Kinerja & Budaya • 7 MENIT BACA
Membangun Budaya Umpan Balik Berkelanjutan
FEB 28, 2026
Umpan balik yang diberikan pada saat itu jauh lebih efektif daripada umpan balik yang disampaikan berbulan-bulan kemudian. Berikut cara membangun budaya di mana umpan balik yang jujur dan konstruktif mengalir dengan bebas.
Mengapa budaya umpan balik penting
Organisasi dengan budaya umpan balik yang kuat mengungguli rekan-rekannya dalam inovasi, keterlibatan karyawan, dan retensi. Ketika umpan balik tepat waktu, spesifik, dan berfokus pada perilaku alih-alih kepribadian, hal itu mempercepat pertumbuhan. Tantangannya adalah kebanyakan orang merasa tidak nyaman memberi dan menerima umpan balik, sehingga budaya ini harus dibangun secara aktif, bukan diasumsikan.
Model SBI untuk umpan balik yang efektif
Model Situation-Behaviour-Impact (SBI) memberi manajer dan rekan kerja struktur sederhana untuk umpan balik. Situation: jelaskan konteks spesifik. Behaviour: jelaskan tindakan yang dapat diamati, bukan niat atau kepribadian. Impact: jelaskan dampaknya pada tim, proyek, atau pelanggan.
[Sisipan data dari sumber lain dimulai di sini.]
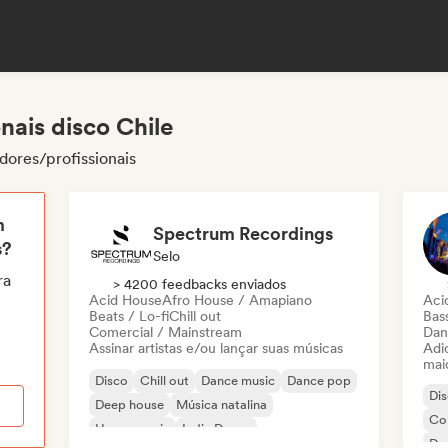
nais disco Chile
dores/profissionais
m
Spectrum Recordings
s?
Selo
ra
> 4200 feedbacks enviados
Acid House
Afro House / Amapiano
Aci
Beats / Lo-fi
Chill out
Bas
Comercial / Mainstream
Dan
Assinar artistas e/ou lançar suas músicas
Adic
mai
Disco
Chill out
Dance music
Dance pop
Di
Deep house
Música natalina
Co
House music
Indie Dance
Da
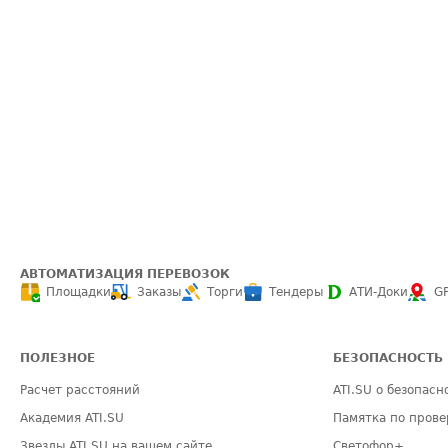
АВТОМАТИЗАЦИЯ ПЕРЕВОЗОК
Площадки
Заказы
Торги
Тендеры
АТИ-Доки
G
ПОЛЕЗНОЕ
БЕЗОПАСНОСТЬ
Расчет расстояний
ATI.SU о безопасн
Академия ATI.SU
Памятка по прове
Звезды ATI.SU на вашем сайте
Светофор+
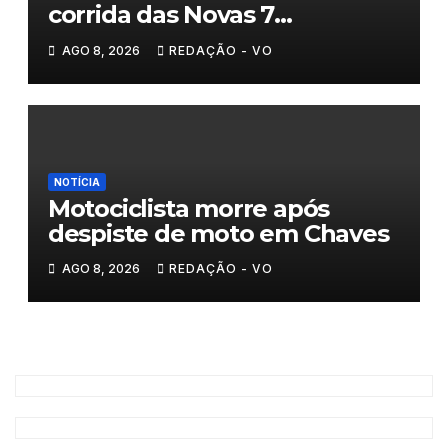
corrida das Novas 7
Maravilhas de Portugal
AGO 8, 2026
REDAÇÃO - VO
NOTÍCIA
Motociclista morre após
despiste de moto em Chaves
AGO 8, 2026
REDAÇÃO - VO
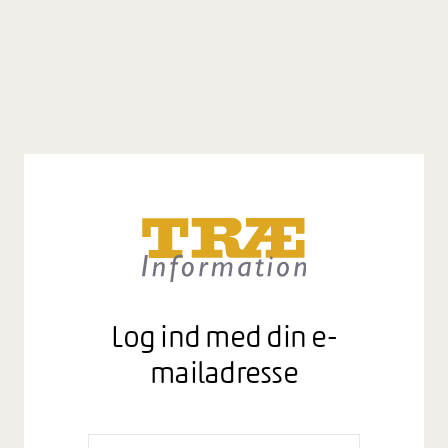
Log ind med din e-
mailadresse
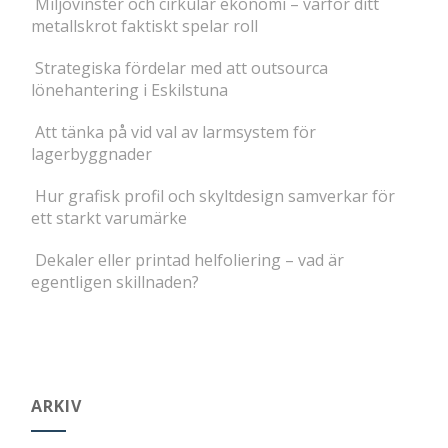
Miljövinster och cirkulär ekonomi – varför ditt
metallskrot faktiskt spelar roll
Strategiska fördelar med att outsourca
lönehantering i Eskilstuna
Att tänka på vid val av larmsystem för
lagerbyggnader
Hur grafisk profil och skyltdesign samverkar för
ett starkt varumärke
Dekaler eller printad helfoliering – vad är
egentligen skillnaden?
ARKIV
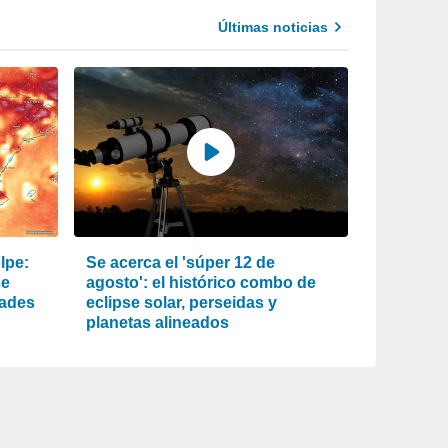
Últimas noticias
lpe:
Se acerca el 'súper 12 de
se
agosto': el histórico combo de
dades
eclipse solar, perseidas y
planetas alineados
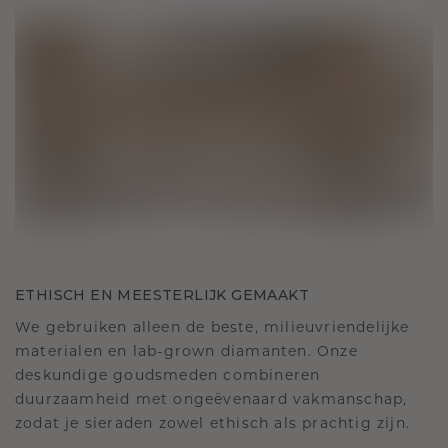
ETHISCH EN MEESTERLIJK GEMAAKT
We gebruiken alleen de beste, milieuvriendelijke
materialen en lab-grown diamanten. Onze
deskundige goudsmeden combineren
duurzaamheid met ongeëvenaard vakmanschap,
zodat je sieraden zowel ethisch als prachtig zijn.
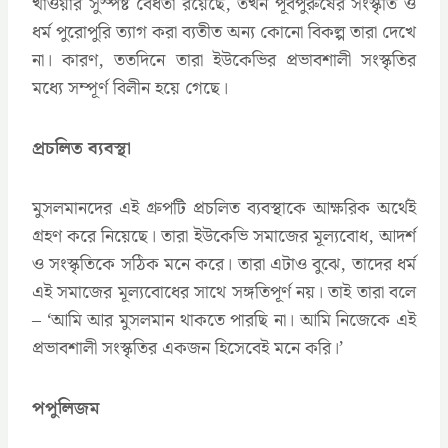
খাওয়ার সুস্পষ্ট বৈধতা রয়েছে, তখন পূর্বপুরুষের সংস্কৃতি ও
ধর্ম পুরোপুরি ত্যাগ করা ব্যতীত অন্য কোনো বিকল্প তারা দেখে
না। কারণ, ততদিনে তারা ইউকেভির প্রভাবশালী সংস্কৃতির
মধ্যে সম্পূর্ণ বিলীন হয়ে গেছে।
প্রচলিত ব্যবস্থা
মুসলমানদের এই গ্রুপটি প্রচলিত ব্যবস্থাকে আক্ষরিক অর্থেই
গ্রহণ করে নিয়েছে। তারা ইউকেভি সমাজের মূল্যবোধ, আদর্শ
ও সংস্কৃতিকে সঠিক মনে করে। তারা এটাও বুঝে, তাদের ধর্ম
এই সমাজের মূল্যবোধের সাথে সঙ্গতিপূর্ণ নয়। তাই তারা বলে
– ‘আমি আর মুসলমান থাকতে পারছি না। আমি নিজেকে এই
প্রভাবশালী সংস্কৃতির একজন হিসেবেই মনে করি।’
পপুলিজম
Misalnya: 'Dalam presentasi klien kemarin (situasi), Anda berbicara di atas Sarah dua kali saat dia menjawab pertanyaan (perilaku). Klien menyadarinya dan hal itu melemahkan kredibilitas tim kami (dampak).' Struktur ini menghilangkan ambiguitas dan mengurangi sikap defensif.
Umpan balik ke atas: membuatnya aman
Umpan balik harus mengalir ke segala arah, termasuk ke atas kepada manajer dan pimpinan. Ini hanya berhasil jika karyawan merasa aman secara psikologis untuk memberikan umpan balik jujur tanpa takut pembalasan. Survei pulse yang dianonimkan, retrospektif tim yang difasilitasi, dan check-in satu lawan satu dengan manajer lintas tingkat semuanya menciptakan saluran untuk umpan balik ke atas. Pemimpin yang secara nyata menindaklanjuti umpan balik menunjukkan bahwa umpan balik tersebut benar-benar dihargai.
Menanamkan umpan balik ke dalam alat Anda
Umpan balik berkelanjutan membutuhkan sedikit hambatan. Sematkan permintaan umpan balik di platform manajemen kinerja Anda sehingga setelah peristiwa penting (proyek selesai, pertemuan dengan klien, presentasi), permintaan umpan balik singkat dikirim otomatis. Jaga agar permintaan tetap singkat: dua atau tiga pertanyaan yang berfokus pada perilaku spesifik. Seiring waktu, ini membangun catatan umpan balik yang kaya yang melengkapi tinjauan kinerja formal.